Falamos de Virgílio de Fontes Pereira como hipotético mestre jurista porque custa a crer que um verdadeiro jurista dissesse tamanho disparate, a não ser que pretendesse reconhecer que Angola é uma ditadura unipessoal, onde todo o poder provém do presidente da República. A não ser que quisesse assumir que as formulações constitucionais angolanas não passam de meros adornos da farda ditatorial de José Eduardo dos Santos, e que a Assembleia Nacional serve apenas de palco a actores bem remunerados cujo papel é aplaudir o ditador-presidente.

Como saberá qualquer jurista que se preze, a Constituição angolana não confere qualquer poder ao presidente da República para conceder amnistias, apenas indultos e comutações de penas. As amnistias são forçosamente concedidas pela Assembleia Nacional. Portanto, a magnanimidade coube à Assembleia Nacional, e não ao presidente. Aparentemente, trata-se de um mero detalhe jurídico, mas na verdade é um dos muitos indicadores da irrelevância prática da Assembleia Nacional e do poder presidencial absoluto. O presidente tomou a iniciativa, mas a decisão é da Assembleia. Há que repor a ordem jurídica das coisas.

Foi esta a primeira farsa da amnistia.

Para além de servir o propósito de endeusar o presidente em pré-eleições gerais de 2017, a amnistia é também uma solução hábil para duas trapalhadas na área da justiça: a questão dos 15+2 e a degradação do sistema judicial. Quem está preso? Que sentença cumpre? Por que está preso? Em Angola, muitas vezes não há resposta para este tipo de perguntas.

A verdade é que os casos 15+2 e Marcos Mavungo e as campanhas e reportagens sobre os presos políticos e as prisões puseram a nu um universo gulaguiano tropical, em que muitos juízes de primeira instância actuam de forma arbitrária e desconhecedora da lei, a polícia prende sem razão, as prisões têm condições desumanas, e muitos detidos ficam por lá a apodrecer sem razão.

Perante este quadro desolador da justiça, não havia dinheiro, nem força política para encontrar uma solução digna de um Estado de Direito, pelo que se optou pela amnistia. A amnistia é uma lavagem de face para a degradada justiça angolana.

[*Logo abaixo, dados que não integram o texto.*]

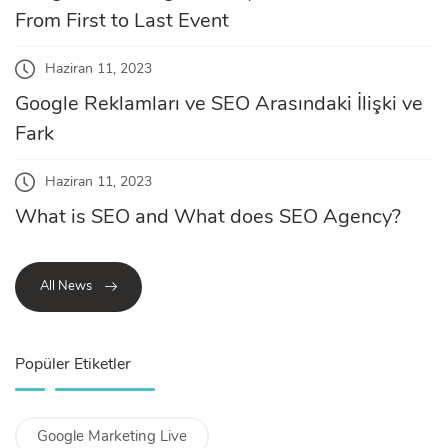
From First to Last Event
Haziran 11, 2023
Google Reklamları ve SEO Arasındaki İlişki ve
Fark
Haziran 11, 2023
What is SEO and What does SEO Agency?
All News
Popüler Etiketler
Google Marketing Live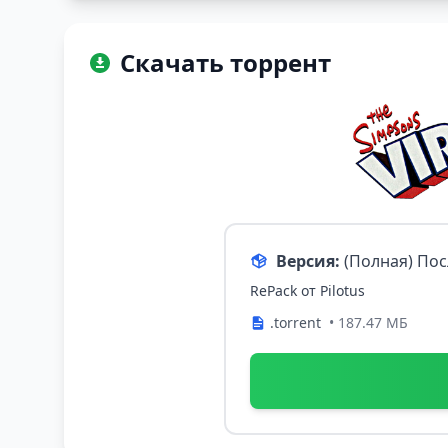
Скачать торрент
Версия:
(Полная) По
RePack от Pilotus
.torrent
• 187.47 МБ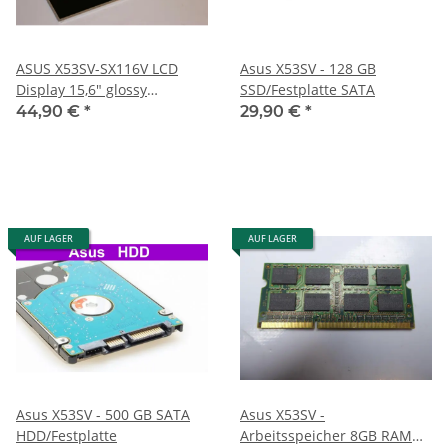
ASUS X53SV-SX116V LCD
Asus X53SV - 128 GB
Display 15,6" glossy
SSD/Festplatte SATA
glänzend LP156WH4
44,90 €
*
29,90 €
*
#3252M
AUF LAGER
AUF LAGER
Asus X53SV - 500 GB SATA
Asus X53SV -
HDD/Festplatte
Arbeitsspeicher 8GB RAM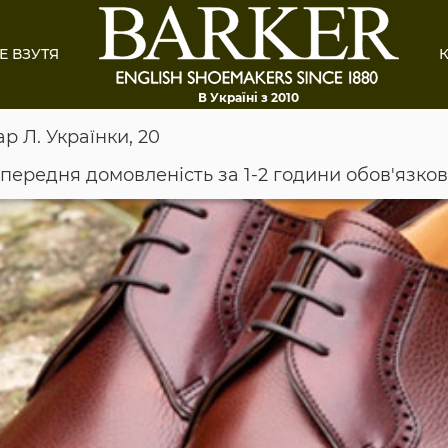
Е ВЗУТЯ
К
В Україні з 2010
ар Л. Українки, 20
опередня домовленість за 1-2 години обов'язко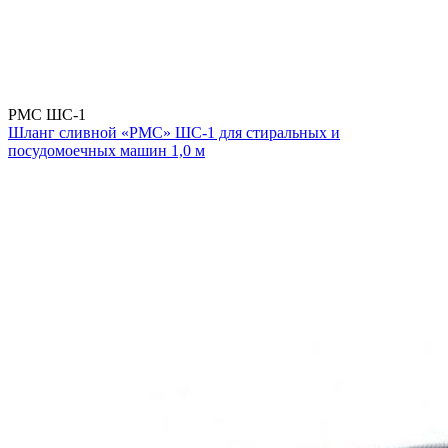
РМС ШС-1
Шланг сливной «РМС» ШС-1 для стиральных и
посудомоечных машин 1,0 м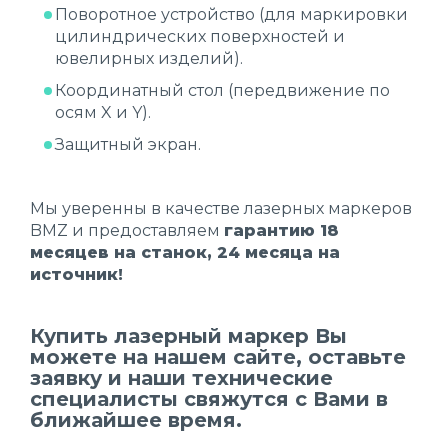
Поворотное устройство (для маркировки
цилиндрических поверхностей и
ювелирных изделий).
Координатный стол (передвижение по
осям X и Y).
Защитный экран.
Мы уверенны в качестве лазерных маркеров
BMZ и предоставляем
гарантию 18
месяцев на станок, 24 месяца на
источник!
Купить лазерный маркер Вы
можете на нашем сайте, оставьте
заявку и наши технические
специалисты свяжутся с Вами в
ближайшее время.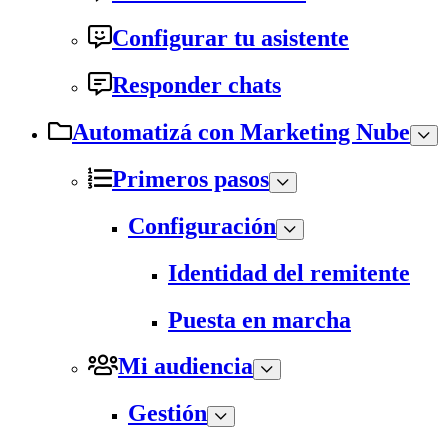
Configurar tu asistente
Responder chats
Automatizá con Marketing Nube
Primeros pasos
Configuración
Identidad del remitente
Puesta en marcha
Mi audiencia
Gestión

Foi esta a segunda farsa da amnistia.

A terceira farsa da amnistia é a que tem consequências mais graves para o futuro do país. Sabe-se que estão em curso vários processos e queixas nacionais e investigações internacionais sobre os desmandos financeiros de altos dirigentes angolanos, a começar pelo presidente, seus filhos e generais associados. Ora, esta amnistia “limpa” todas as queixas existentes em território nacional e permite utilizar no estrangeiro um argumento já usado pelos tribunais portugueses em casos de alegados crimes de branqueamento de capitais: se o crime original não foi considerado crime, então a lavagem de dinheiro também não o é.

Aliás, o ministro da Justiça e dos Direitos Humanos, Rui Mangueira, tem tanta consciência deste facto que já veio muito habilmente dizer que, mesmo que os crimes sejam abrangidos pela amnistia, nos termos da Lei do Combate ao Branqueamento de Capitais e do Financiamento ao Terrorismo, as pessoas que tenham desviado dinheiros públicos têm de os devolver. Com a devida vénia, o senhor ministro deve estar a gozar. Como é possível provar que alguém desviou dinheiro sem uma investigação criminal? E como é que se pode instaurar uma investigação criminal sobre casos amnistiados?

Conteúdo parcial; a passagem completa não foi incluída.